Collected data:
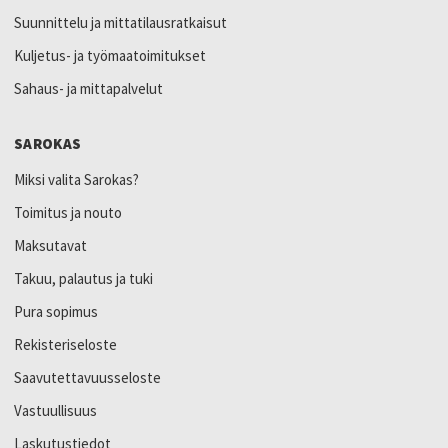
Suunnittelu ja mittatilausratkaisut
Kuljetus- ja työmaatoimitukset
Sahaus- ja mittapalvelut
SAROKAS
Miksi valita Sarokas?
Toimitus ja nouto
Maksutavat
Takuu, palautus ja tuki
Pura sopimus
Rekisteriseloste
Saavutettavuusseloste
Vastuullisuus
Laskutustiedot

▶ **Exercise prompt**
Beginning with the line that has "Toimitus ja nouto", set down every line of the entries above through the final one, unchanged.

▶ **Problem solution**
Toimitus ja nouto
Maksutavat
Takuu, palautus ja tuki
Pura sopimus
Rekisteriseloste
Saavutettavuusseloste
Vastuullisuus
Laskutustiedot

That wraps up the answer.